In September 2015, George joined the University of Birmingham as the Chair of Clinical Bioinformatics. Professor Gkoutos splits his time between the Centre of Computational Biology, the College of Medical and Dental Sciences, the Institute of Translational Medicine and the Queen Elizabeth Hospital.

Research

Professor Gkoutos's main research lies within the areas of clinical and biomedical informatics, computational biology, and translational research aiming at the discovery of molecular origins of human disease and the development of novel disease diagnostic and intervention strategies. It involves methods stemming from integrative systems biology, biomedical knowledge formalization, standardisation and representation, large data integration and analysis, comparative phenomics, chemical and clinical informatics. The primary areas of applications include semantic representation, integration and analysis of big data, enabling the translation of data across species, domains and levels of granularity with application on the investigation of the pathophysiology and pathobiology of human disease, and pharmacogenomics.

Other activities

  • Honorary Professor of Bioinformatics, University of Aberystwyth
  • Member of the Medical Research Council's Skills Development Panel

Publications

de Angelis, MH, et.al., (2015) Analysis of mammalian gene function through broad-based phenotypic screens across a consortium of mouse clinics. Nature Genetics. Sep;47(9):969-78

Hoehndorf, R, Schofield, PN, and Gkoutos, GV, (2015), Analysis of the human diseasome using phenotype similarity, between common, genetic, and infectious diseases, Nature Scientific Reports, Jun 8;5:10888. doi: 10.1038/srep10888.

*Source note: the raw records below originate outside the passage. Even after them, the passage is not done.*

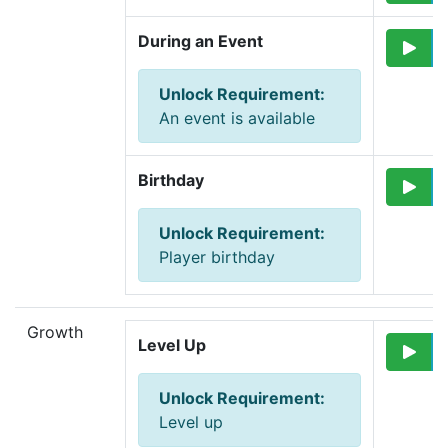
During an Event
Unlock Requirement
:
An event is available
Birthday
Unlock Requirement
:
Player birthday
Growth
Level Up
Unlock Requirement
:
Level up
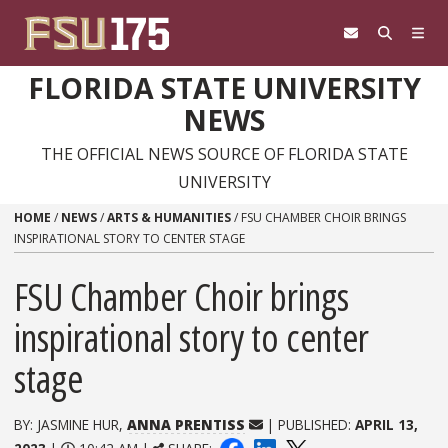
Skip to content
FLORIDA STATE UNIVERSITY
NEWS
THE OFFICIAL NEWS SOURCE OF FLORIDA STATE
UNIVERSITY
HOME
/
NEWS
/
ARTS & HUMANITIES
/
FSU CHAMBER CHOIR BRINGS
INSPIRATIONAL STORY TO CENTER STAGE
FSU Chamber Choir brings
inspirational story to center
stage
BY: JASMINE HUR,
ANNA PRENTISS
| PUBLISHED:
APRIL 13,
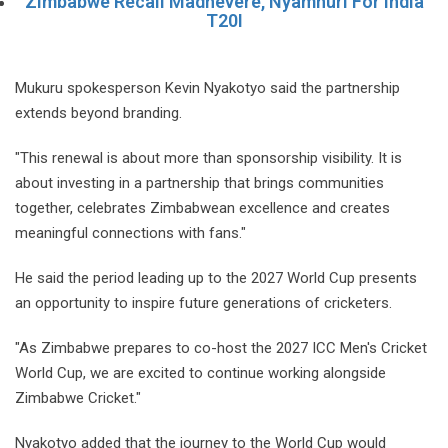
Zimbabwe Recall Madhevere, Nyamhuri For India
T20I
Mukuru spokesperson Kevin Nyakotyo said the partnership
extends beyond branding.
"This renewal is about more than sponsorship visibility. It is
about investing in a partnership that brings communities
together, celebrates Zimbabwean excellence and creates
meaningful connections with fans."
He said the period leading up to the 2027 World Cup presents
an opportunity to inspire future generations of cricketers.
"As Zimbabwe prepares to co-host the 2027 ICC Men's Cricket
World Cup, we are excited to continue working alongside
Zimbabwe Cricket."
Nyakotyo added that the journey to the World Cup would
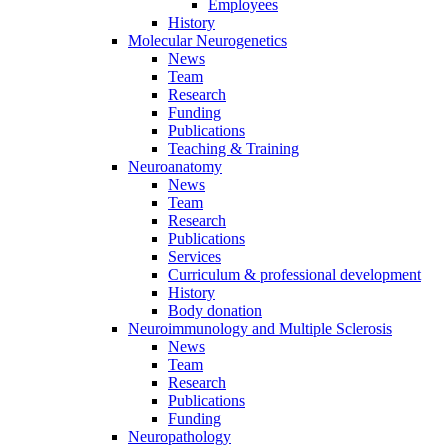
Employees
History
Molecular Neurogenetics
News
Team
Research
Funding
Publications
Teaching & Training
Neuroanatomy
News
Team
Research
Publications
Services
Curriculum & professional development
History
Body donation
Neuroimmunology and Multiple Sclerosis
News
Team
Research
Publications
Funding
Neuropathology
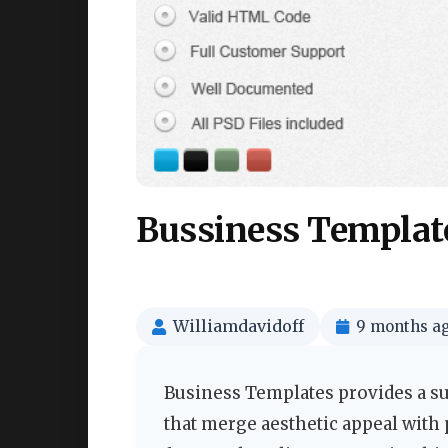
Bussiness Templat
Williamdavidoff
9 months a
Business Templates provides a su
that merge aesthetic appeal with 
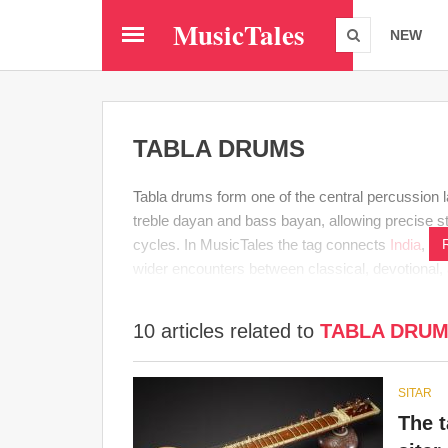
Skip
MusicTales
to
NEW
main
content
TABLA DRUMS
Tabla drums form one of the central percussion 
treble dayan and bass bayan, allowing precise s
cycles. In MusicTales the tag connects
India
,
Ind
wider encounters between classical, devotional,
10 articles related to
TABLA DRU
SITAR
The 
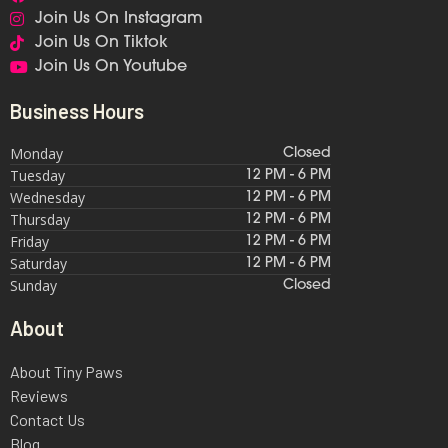
Join Us On Instagram
Join Us On Tiktok
Join Us On Youtube
Business Hours
Monday
Closed
Tuesday
12 PM - 6 PM
Wednesday
12 PM - 6 PM
Thursday
12 PM - 6 PM
Friday
12 PM - 6 PM
Saturday
12 PM - 6 PM
Sunday
Closed
About
About Tiny Paws
Reviews
Contact Us
Blog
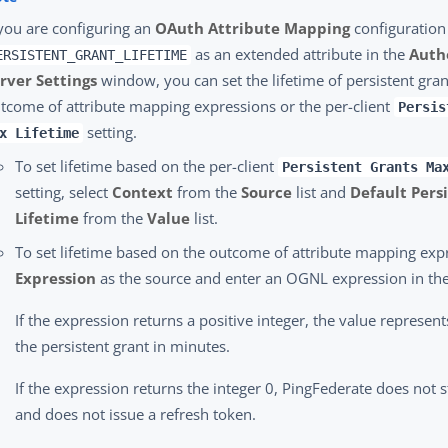
 you are configuring an
OAuth Attribute Mapping
configuration
as an extended attribute in the
Auth
ERSISTENT_GRANT_LIFETIME
rver Settings
window, you can set the lifetime of persistent gra
tcome of attribute mapping expressions or the per-client
Persis
setting.
x Lifetime
To set lifetime based on the per-client
Persistent Grants Ma
setting, select
Context
from the
Source
list and
Default Pers
Lifetime
from the
Value
list.
To set lifetime based on the outcome of attribute mapping expr
Expression
as the source and enter an OGNL expression in th
If the expression returns a positive integer, the value represent
the persistent grant in minutes.
If the expression returns the integer 0, PingFederate does not s
and does not issue a refresh token.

Hoehndorf, R, Schofield, PN, and Gkoutos, GV, (2015), The role of ontologies in biological and biomedical research: a functional perspective, Briefings in Bioinformatics, Nov;16(6):1069-80.

Deans, A, et.al., Finding our way through phenotypes, Plos Biology, 2015, Jan 6;13(1):e1002033.

Hoehndorf, RT. Hiebert, N. Hardy, P. Schofield, G. V. Gkoutos, Mouse model phenotypes provide information about human drug targets, Bioinformatics, 2014, 30(5): 719-25.

Köhler S, et.al.,The Human Phenotype Ontology project: linking molecular biology and disease through phenotype data. Nucleic Acids Res. (2014), Jan 42.

Hoehndorf, R, Schofield, PN, and Gkoutos, GV. (2013), An integrative, translational approach to understanding rare and orphan genetically based diseases, Interface Focus, Apr 6;3(2):20120055

Doelken, C et.al., (2013), Phenotypic overlap in the contribution of individual genes to CNV pathogenicity revealed by cross-species computational analysis of single-gene mutations in humans, mice and zebrafish, Mar;6(2):358-72.